出典: フリー百科事典『ウィキペディア(Wikipedia)』
移動先: 案内検索
この項目には、一部のコンピュータや閲覧ソフトで表示できない文字(JIS X 0212(補助漢字)に収録)が含まれています詳細

オリビエ・ポプラン (Olivier Poplin) は、銀河英雄伝説の登場人物。

概要[編集]

単座式戦闘艇「スパルタニアン」のパイロット空戦の天才であり、ハートエースの称号を持つ。OVA版では、白兵戦の折にオレンジのワンポイントのついた重装甲服を着用していた。

略歴[編集]

宇宙暦771年生まれ。誕生日は不明[1]第6次イゼルローン攻防戦の時は同僚のイワン・コーネフ、ヒューズ、シェイクリと供に第88独立空戦隊所属として参加。その後も常に戦闘に参加し、同盟軍の帝国領侵攻では第13艦隊旗艦のヒューベリオンに3人の同僚とともに配属されている[2]イゼルローン要塞では第1空戦隊長を務めた。

バーミリオン星域会戦の後、「動くシャーウッドの森」の一員としてメルカッツに同行したが、ダヤン・ハーン補給基地で再会したユリアン・ミンツについて親不孝号地球に向かい、地球教本部の調査を手伝った。オーディンを経てエル・ファシルに到着した後イゼルローン再占領作戦に参加。本来の活躍の場ではない白兵戦の連続に文句を言いながらも任務を遂行し、ユリアンのサポートと要塞の奪回に尽力した。

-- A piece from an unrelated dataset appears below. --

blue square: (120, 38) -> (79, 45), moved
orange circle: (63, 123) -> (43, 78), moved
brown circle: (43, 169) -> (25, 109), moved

回廊の戦い以降はメルカッツの分艦隊に所属し、新人パイロットのカーテローゼ・フォン・クロイツェル(カリン)の面倒を見ながら戦果を重ねていった。シヴァ星域会戦ではユリアンと共にブリュンヒルトに突入し、親衛隊長のキスリング准将と格闘を演じてユリアンの前進を援護した。そして、あわやという所で停戦命令が下され、作者の思惑に反して[3]生き残る事に成功した。OVA版では、お互いに今度こそとパンチを繰り出した瞬間に停戦命令を告げるミッターマイヤーの声が艦内に響き渡ったのを聞きながらクロスカウンターで相討ちになって倒れた。その後、ユリアンにフェザーンへ同行し、ラインハルトの崩御後、自由を欲してユリアンと別れてフェザーンに残留した。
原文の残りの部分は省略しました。